Both Einstein and Gödel believed staunchly in the independence of mathematical reality from our minds. They were Platonists. Both were also introverts exiled from an Europe that had degenerated into racist hysteria. Gödel, though a gentile, looked Jewish enough that it hardly mattered: Nazi youths had once assaulted him in Vienna, breaking his glasses.
One difference between the two men was that while Einstein could get along with others when he needed, Gödel-the-eccentric might utter something so strange, so baffling, that people would be reduced to stupefied silence.
Precisely this had happened a decade prior, at a conference of leading mathematicians in the German city of Königsberg. Gödel was then a graduate student all of twenty-four-years-old. Many Old World mathematical eminences were present. At some point during the proceedings, the young Kurt Gödel off-handedly announced that he had come up with a proof for the incompleteness of arithmetic. The others couldn’t make sense of what they had just heard, but the Hungarian polymath John von Neumann—later inventor of game theory—intuited what was coming.
The next year, in 1931, Gödel published his paper. It was concise but vaunting. The title read: On Formally Undecidable Propositions of Principia Mathematica and Related Systems. His great proofs would come to be known as the Incompleteness Theorems, or simply, as Gödel’s theorem.
Roughly stated, the theorems show that in any logical system, there are truths which are undecidable and therefore cannot be proven or disproven. The second theorem, less relevant here, is that the consistency of a formal system cannot be proved within the system. There are levels to this, and even in strict mathematical terms, the proofs are considered formidable. Gödel invented his own numbering system, and was thus able to prove a theorem that also said something about the limits of all formal systems: It was not only a mathematical proof, but a meta-mathematical statement. A work of art and genius.
Here is how the Oxford mathematician Roger Penrose puts it:
According to the things that Gödel indisputably established was that no formal system of sound mathematical rules of proof can ever suffice, even in principle, to establish all the true propositions of ordinary arithmetic. This is certainly remarkable enough. But a powerful case can be made that his results showed something more than this, and established that human understanding and insight cannot be reduced to any set of rules.
The Incompleteness Theorems are chilling in their implications. The existence of truths that cannot be known. The fact that no system of rules can ever be both consistent and complete. The definite existence of indefinite propositions. A veil of permanent unknowability and uncertainty over all truth.

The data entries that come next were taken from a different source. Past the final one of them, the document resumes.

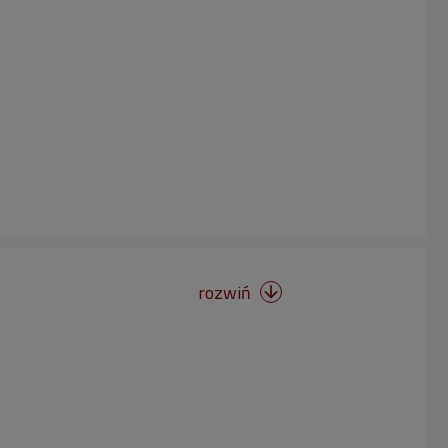
rozwiń

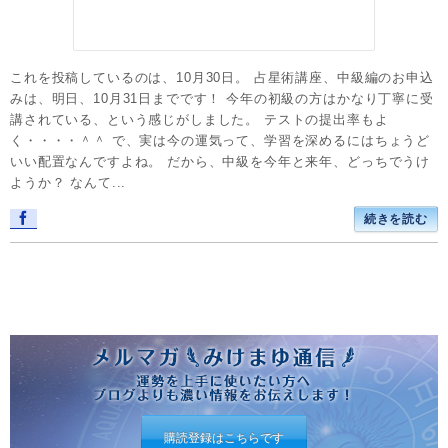
これを投稿しているのは、10月30日。 占星術講座、中級編のお申込
みは、明日、10月31日までです！ 今年の初級の方はかなり丁寧に受
講されている、という感じがしました。 テストの提出率もよ
く・・・・＾＾ で、実は今の運気って、学習を深めるにはちょうど
いい配置なんですよね。 だから、中級を今年と来年、どっちでうけ
ようか？ なんて...
続きを読む
購読登録はこちらです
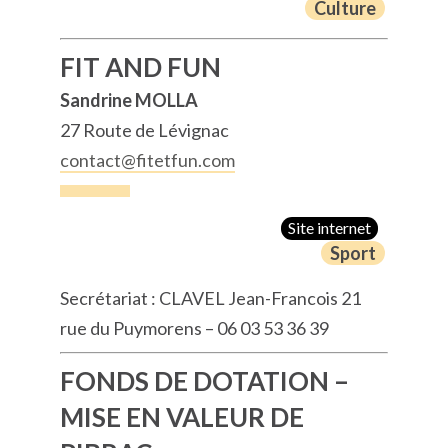
Culture
FIT AND FUN
Sandrine MOLLA
27 Route de Lévignac
contact@fitetfun.com
Site internet
Sport
Secrétariat : CLAVEL Jean-Francois 21
rue du Puymorens – 06 03 53 36 39
FONDS DE DOTATION –
MISE EN VALEUR DE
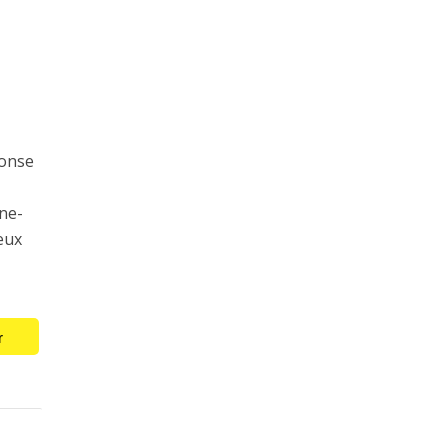
ponse
nne-
eux
r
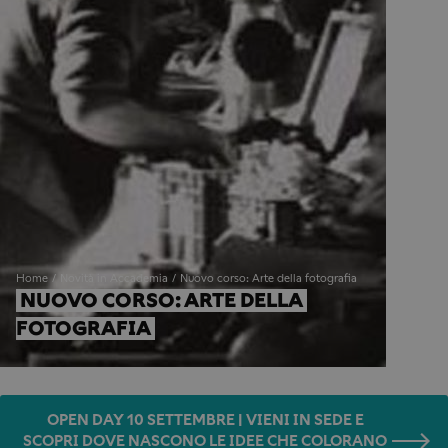
Home
Novità in Accademia
Nuovo corso: Arte della fotografia
NUOVO CORSO: ARTE DELLA 
FOTOGRAFIA
OPEN DAY 10 SETTEMBRE | VIENI IN SEDE E
SCOPRI DOVE NASCONO LE IDEE CHE COLORANO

Over time, the theorems and the man would largely be obscured, curtained off from public view. There is something Gödel-like about that.
The wiry emigre from Vienna had drawn a question mark over the enterprise of mathematics. There were rumors that he was now attempting to come up with a mathematical proof for the existence of God.
I had arrived at the work of Kurt Gödel through a circuitous route, from one book to another, and in hindsight, much like the lemma or intermediate stages of a proof, it seemed to build a grand conclusion that was just outside my grasp. In time, I was to fall in love with Gödel’s mind. There was no organic reason for this; his name, and his work, had been unfamiliar to me, until one December day, when I picked up a fateful novel.
The book that introduced the name of this Viennese mathematician was a work of fiction, a novel of ideas of the sort that is rarely published these days. In The Light of What We Know by Zia Haider Rahman not only mentions Gödel, but uses the incompleteness theorems as a kind of motif throughout the entire novel. Rahman is himself a mathematician born in Sylhet, in rural Bangladesh, and a graduate of Oxford and Yale. He is present both in the character of Zafar and in the unnamed narrator, who are united by Gödel’s theorems:
My suggestion to [Zafar], as we walked along a tree-lined street in Greenwich Village on that Sunday all those years ago, invited from him what seemed then the cryptic response that mathematics was full of beauty. I felt compelled to ask what he considered the most beautiful mathematics he had come across…Godel’s Incompleteness Theorem was his unhesitating answer, and though I remembered the statement of the theorem well enough, I nevertheless failed to perceive why he regarded it as particularly beautiful. Within any given system, there are claims which are true but which cannot be proven to be true.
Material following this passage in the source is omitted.